From the Big Screen:
“Dracula Untold” and “John Wick.” For more information on these and other releases this week, see the Weekly Guide to Home Video Releases.
This Week’s Best Bet:
After a decade in the wilds of avant-garde and early video experimentation, Jean-Luc Godard returned to commercial cinema with “Every Man for Himself” (1980), a work of social commentary, star-driven and narrative while remaining defiantly intellectual and visually cutting-edge. “Every Man for Himself,” featuring a script by Jean-Claude Carriere (“The Discreet Charm of the Bourgeoisie”) and Anne-Marie Mieville (“Ici et ailleurs”), looks at the sexual and professional lives of three people — a television producer (“Van Gogh’s” Jacques Dutronc), his ex-girlfriend (“The Return of Martin Guerre’s” Nathalie Baye), and a prostitute (“White Material’s” Isabelle Huppert) — to create a meditative story about work, relationships, and the notion of freedom. Made 20 years into his career, the film was, according to Godard, a second debut. New high-definition digital restoration, with uncompressed monaural soundtrack on the Blu-ray. Extras include “Le scenario” (1979), a short video created by Godard to secure financing for “Every Man for Himself”; a new video essay by critic Colin MacCabe; new interviews with actor Isabelle Huppert and producer Marin Karmitz; archival interviews with actor Nathalie Baye, cinematographers Renato Berta and William Lubtchansky, and composer Gabriel Yared; two back-to-back 1980 appearances by Godard on “The Dick Cavett Show”; “Godard 1980,” a short film by Jon Jost, Donald Ranvaud, and Peter Wollen, featuring Godard; and an essay by critic Amy Taubin. From The Criterion Collection.
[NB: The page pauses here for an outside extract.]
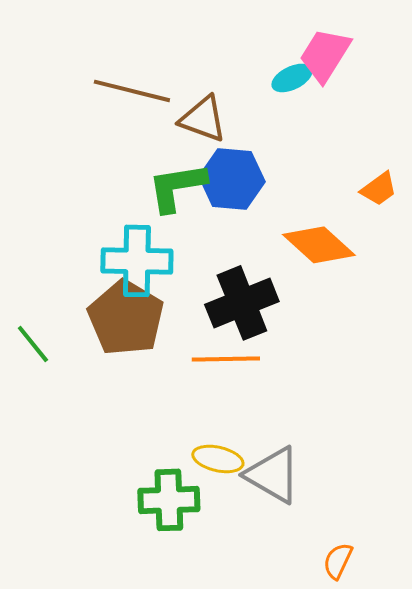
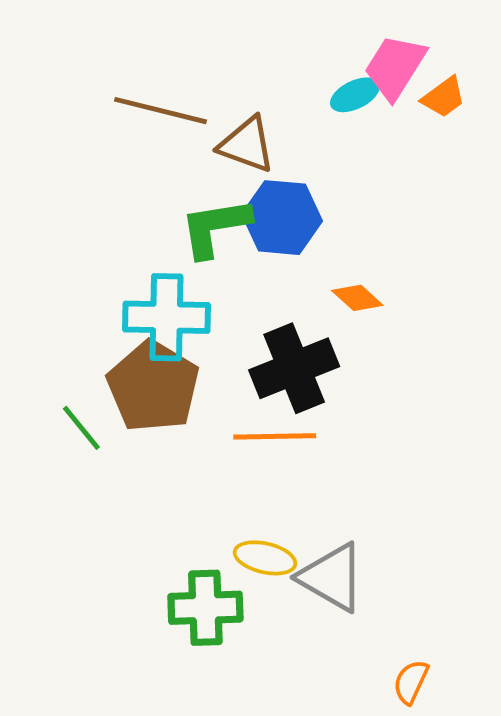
orange trapezoid: (379, 189) -> (444, 97), moved
orange diamond: (319, 245) -> (357, 298), moved, size x0.6
green line: (33, 344) -> (81, 428), moved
Also due this week are Blu-ray versions of three Studio Ghibli animated classics: “Pom Poko,” “Porco Rosso,” “Tales From Earthsea.” From Disney.
From TV to DVD:
StarVista Entertainment/Time Life has released the latest installment in the classic TV series “The Wonder Years”: “The Wonder Years: The Complete Second Season” (1988-89) is a four-disc set with 17 episodes, $39.95. In this season, Kevin confronts the day-to-day pressures of junior high school life: kids don’t know what they want, and the girls are just as confused as the boys. On the home front, older brother Wayne continues his bullying ways, but Kevin fights back and grows some backbone. However, his inner strength is tested when he participates in a class walkout to protest the Vietnam War, and joins his pals Paul Pfeiffer and Winnie Cooper to stop developers from destroying Harper’s Woods, the site of many happy childhood memories. With over four dozen songs as they were featured in the original broadcasts with classics by Bob Dylan, Carole King, Aretha Franklin, The Temptations, Cream, Bing Crosby, Joni Mitchell, Simon & Garfunkel, Traffic, Diana Ross and the Supremes, James Taylor, Nat King Cole,The Miracles, Judy Collins, Donovan and many others.